Practices were asked to “incorporate optimal NHLBI asthma care practices, including assessment of control, a stepwise approach to treatment, appropriate use of controller medication, and an updated asthma action plan for self-management.” Other interventions included use of an asthma encounter form (which collected 16 measures, including outcome and process measures that were entered into a national database at least monthly); introduction of population registries; workflow assessment; motivational interviews; plan-do-study-act cycles for QI; and review of data for QI.
All the physicians were eligible to earn MOC part 4 credit and continuing medical education credit, and 80% of the physicians did get MOC credit across the 4 waves.

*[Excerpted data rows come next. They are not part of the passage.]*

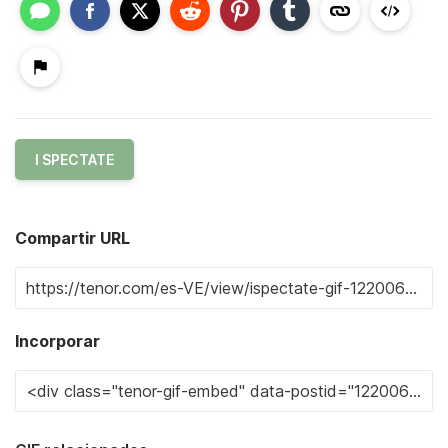
I SPECTATE
Compartir URL
Incorporar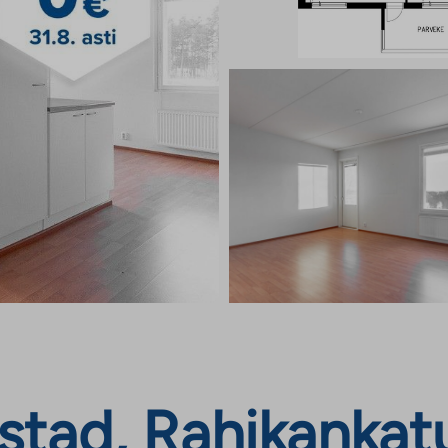
stad, Rahikankatu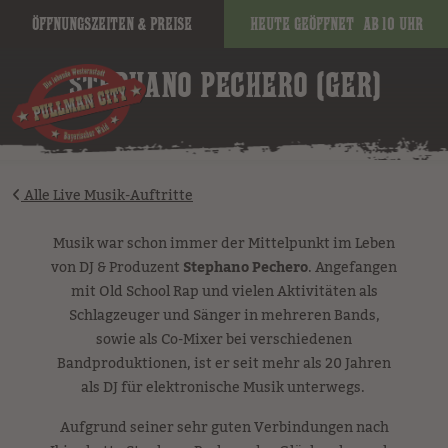
Öffnungszeiten & Preise
Heute geöffnet
ab 10 Uhr
image
STEPHANO PECHERO (GER)
Alle Live Musik-Auftritte
Musik war schon immer der Mittelpunkt im Leben
von DJ & Produzent
Stephano Pechero
. Angefangen
mit Old School Rap und vielen Aktivitäten als
Schlagzeuger und Sänger in mehreren Bands,
sowie als Co-Mixer bei verschiedenen
Bandproduktionen, ist er seit mehr als 20 Jahren
als DJ für elektronische Musik unterwegs.
Aufgrund seiner sehr guten Verbindungen nach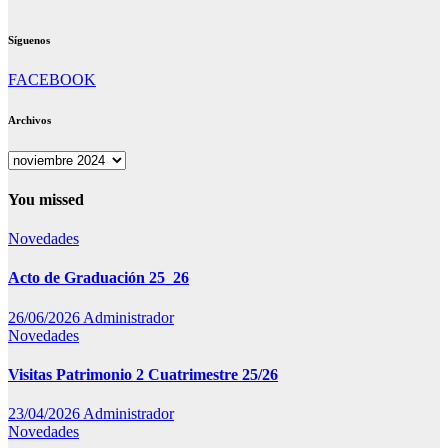
Síguenos
FACEBOOK
Archivos
Archivos
You missed
Novedades
Acto de Graduación 25_26
26/06/2026
Administrador
Novedades
Visitas Patrimonio 2 Cuatrimestre 25/26
23/04/2026
Administrador
Novedades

“Our findings are notable for achieving improvement in asthma care through training multiple state coordinating entities instead of directly leading the learning collaborative itself. Few other projects have achieved this level of results in pediatric practice improvement in asthma care on such a widespread scale across multiple states. This project may serve as a model for other statewide and national organizations attempting to achieve improvements in population health through support and training for statewide organizations that, in turn, support individual health care providers and practices,” Ms. Dolins and her associates said. “Although none of the waves achieved the preset goal of 90%, all showed substantial improvement and remarkable consistency in the rate of improvement. We, therefore, regarded the project as an overall success.”

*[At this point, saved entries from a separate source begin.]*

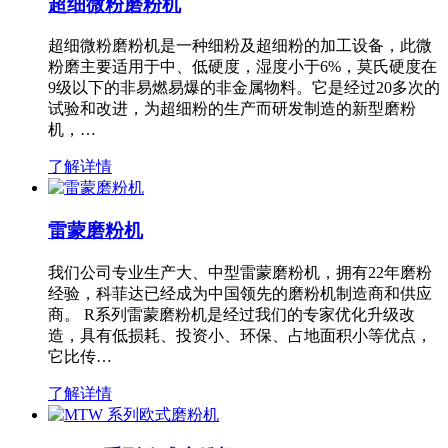
超细微粉磨粉机
超细微粉磨粉机是一种细粉及超细粉的加工设备，此微
粉磨主要适用于中、低硬度，湿度小于6%，莫氏硬度在
9级以下的非易燃易爆的非金属物料。它是经过20多次的
试验和改进，为超细粉的生产而研发制造的新型磨粉
机，…
了解详情
雷蒙磨粉机
我们公司专业生产大、中型雷蒙磨粉机，拥有22年磨粉
经验，科菲达已经成为中国领先的磨粉机制造商和供应
商。 R系列雷蒙磨粉机是经过我们的专家优化升级改
造，具有低损耗、投资小、环保、占地面积小等优点，
它比传…
了解详情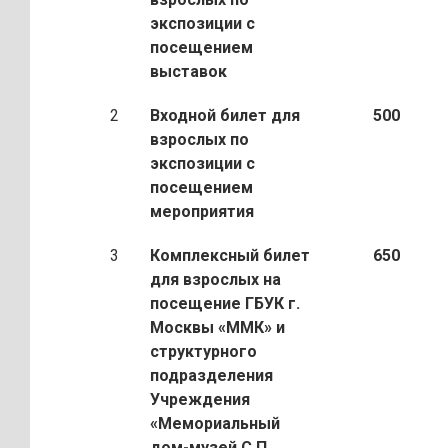
экспозиции с
посещением
выставок
2
Входной билет для
500
взрослых по
экспозиции с
посещением
мероприятия
3
Комплексный билет
650
для взрослых на
посещение ГБУК г.
Москвы «ММК» и
структурного
подразделения
Учреждения
«Мемориальный
дом-музей С.П.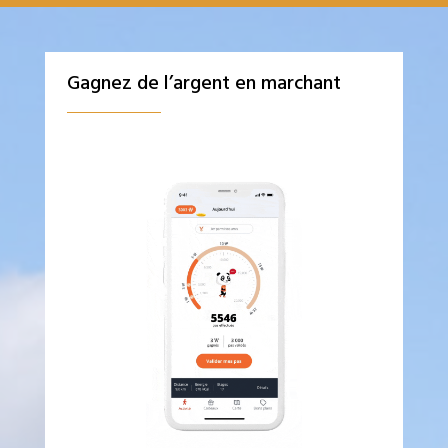
Gagnez de l’argent en marchant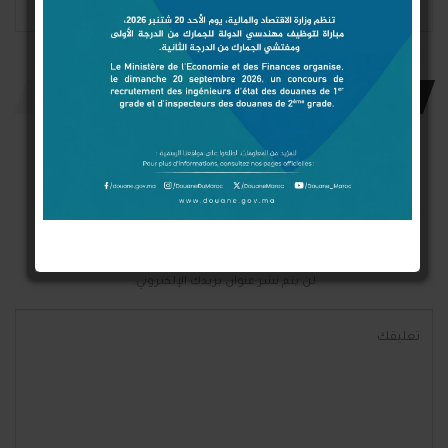
اترك رد
Connect with:
Login With Google
Login With Facebook
Login With Twitter
لن يتم نشر عنوان بريدك الإلكتروني.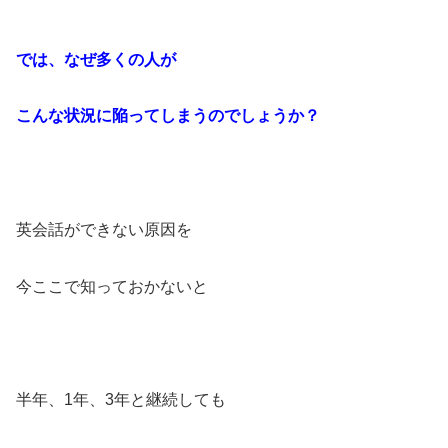
では、なぜ多くの人が
こんな状況に陥ってしまうのでしょうか？
英会話ができない原因を
今ここで知っておかないと
半年、1年、3年と継続しても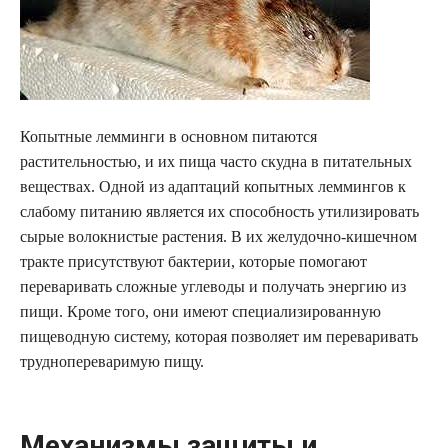
Копытные лемминги в основном питаются
растительностью, и их пища часто скудна в питательных
веществах. Одной из адаптаций копытных леммингов к
слабому питанию является их способность утилизировать
сырые волокнистые растения. В их желудочно-кишечном
тракте присутствуют бактерии, которые помогают
переваривать сложные углеводы и получать энергию из
пищи. Кроме того, они имеют специализированную
пищеводную систему, которая позволяет им переваривать
труднопереваримую пищу.
Механизмы защиты и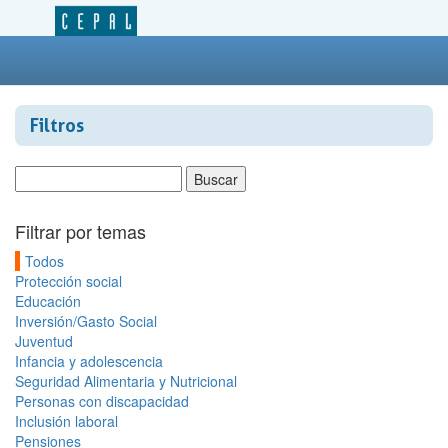
Filtros
Filtrar por temas
Todos
Protección social
Educación
Inversión/Gasto Social
Juventud
Infancia y adolescencia
Seguridad Alimentaria y Nutricional
Personas con discapacidad
Inclusión laboral
Pensiones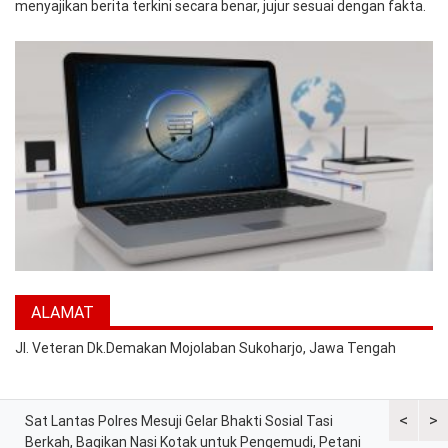
menyajikan berita terkini secara benar, jujur sesuai dengan fakta.
ALAMAT
Jl. Veteran Dk.Demakan Mojolaban Sukoharjo, Jawa Tengah
<
>
at
Sat Lantas Polres Mesuji Gelar Bhakti Sosial Tasi
Kapolres 
Berkah, Bagikan Nasi Kotak untuk Pengemudi, Petani
Tekankan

The study was funded by the Merck Childhood Asthma Network, American Board of Pediatrics Foundation, American Academy of Pediatrics Friends of Children Fund, the JPB Foundation, and GlaxoSmithKline. Ms. Dolins and Mr. Wise received salary support. Ms. Powell and Dr. Stemmler received consulting fees.
FROM PEDIATRICS
Key clinical point:
Major finding: In wave 4, during which data were collected for 9 months, the rate of optimal asthma care at each encounter improved from 38% to 72%.
Data source: In nine states, 19 AAP chapters engaged 180 practices to participate in quality improvement learning collaboratives, which involved 749 pediatricians treating 45,431 patients.
Disclosures: The study was funded by the Merck Childhood Asthma Network, American Board of Pediatrics Foundation, American Academy of Pediatrics Friends of Children Fund, the JPB Foundation, and GlaxoSmithKline. Ms. Dolins and Mr. Wise received salary support. Ms. Powell and Dr. Stemmler received consulting fees.